JAKARTA – Proses peradilan terhadap kasus kekerasan yang melibatkan oknum aparat negara kembali bergulir dan memasuki babak penentuan. Ruang sidang Pengadilan Militer menjadi saksi pembacaan tuntutan ( requisitoir) terhadap empat oknum anggota TNI yang didakwa melakukan penganiayaan berat terencana. Dalam persidangan yang digelar terbuka untuk umum tersebut, Oditur Militer menyatakan keempat terdakwa bersalah. Sesuai dengan fakta persidangan, 4 tentara penyiram air keras ke Andrie Yunus dituntut 2,5 tahun penjara serta diwajibkan mempertanggungjawabkan perbuatan keji mereka di mata hukum.

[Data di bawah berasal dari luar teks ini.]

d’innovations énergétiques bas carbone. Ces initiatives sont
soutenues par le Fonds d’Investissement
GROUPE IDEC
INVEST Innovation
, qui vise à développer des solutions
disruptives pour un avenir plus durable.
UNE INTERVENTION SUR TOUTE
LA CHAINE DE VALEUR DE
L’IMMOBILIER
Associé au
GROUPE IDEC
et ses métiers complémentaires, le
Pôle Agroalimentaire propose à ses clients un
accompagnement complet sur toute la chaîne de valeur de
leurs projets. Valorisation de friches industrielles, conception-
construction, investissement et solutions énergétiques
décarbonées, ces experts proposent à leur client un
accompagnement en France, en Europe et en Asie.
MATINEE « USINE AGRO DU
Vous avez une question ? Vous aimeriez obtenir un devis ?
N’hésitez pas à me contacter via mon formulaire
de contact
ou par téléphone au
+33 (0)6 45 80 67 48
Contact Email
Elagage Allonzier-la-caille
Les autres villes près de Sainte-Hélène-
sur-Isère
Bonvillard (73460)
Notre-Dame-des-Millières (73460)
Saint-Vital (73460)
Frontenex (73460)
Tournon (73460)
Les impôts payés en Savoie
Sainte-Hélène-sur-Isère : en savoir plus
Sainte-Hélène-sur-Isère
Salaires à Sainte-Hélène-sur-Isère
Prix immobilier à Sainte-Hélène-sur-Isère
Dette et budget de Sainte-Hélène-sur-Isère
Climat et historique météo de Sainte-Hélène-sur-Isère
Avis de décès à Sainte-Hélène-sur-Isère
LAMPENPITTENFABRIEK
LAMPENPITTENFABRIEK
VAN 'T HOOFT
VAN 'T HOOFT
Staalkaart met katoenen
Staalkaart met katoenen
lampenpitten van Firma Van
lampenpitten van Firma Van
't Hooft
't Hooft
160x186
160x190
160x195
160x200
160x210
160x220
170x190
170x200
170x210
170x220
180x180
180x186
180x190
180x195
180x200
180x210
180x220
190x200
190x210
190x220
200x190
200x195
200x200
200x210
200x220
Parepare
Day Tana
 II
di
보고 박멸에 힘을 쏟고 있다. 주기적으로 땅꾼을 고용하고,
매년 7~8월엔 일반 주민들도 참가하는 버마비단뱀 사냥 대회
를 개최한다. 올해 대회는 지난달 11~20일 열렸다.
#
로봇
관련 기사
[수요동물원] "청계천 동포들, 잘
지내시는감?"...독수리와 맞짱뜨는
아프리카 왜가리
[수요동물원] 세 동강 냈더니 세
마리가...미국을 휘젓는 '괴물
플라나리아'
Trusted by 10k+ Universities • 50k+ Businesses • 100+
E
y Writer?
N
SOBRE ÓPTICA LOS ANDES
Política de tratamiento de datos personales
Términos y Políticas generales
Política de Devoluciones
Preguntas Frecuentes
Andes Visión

Tuntutan ini menjadi sorotan publik yang terus mengawal kasus tersebut demi memastikan korban mendapatkan keadilan yang sepadan atas trauma fisik dan psikologis yang dideritanya.
Oditur Militer Menilai Terdakwa Terbukti Sah Melanggar Hukum
Dalam uraian tuntutannya, Oditur Militer memaparkan kronologi serta bukti-bukti visum yang memperlihatkan luka bakar serius pada tubuh Andrie Yunus akibat paparan cairan kimia korosif. Tindakan penyiraman air keras tersebut dinilai bukan insiden spontan, melainkan tindakan yang telah direncanakan sebelumnya dan memenuhi unsur penganiayaan berat yang diatur dalam Kitab Undang-Undang Hukum Pidana Militer (KUHPM) dan KUHP.
“Tidak ada alasan pembenar bagi aparat negara untuk menggunakan kekerasan di luar prosedur hukum, apalagi menggunakan bahan berbahaya seperti air keras. Tuntutan bahwa 4 tentara penyiram air keras ke Andrie Yunus dituntut 2,5 tahun penjara adalah angka yang diajukan oleh Oditur dengan mempertimbangkan dampak permanen yang dialami oleh korban, sekaligus sebagai teguran keras bagi institusi,” urai seorang pengamat peradilan militer yang memantau jalannya sidang.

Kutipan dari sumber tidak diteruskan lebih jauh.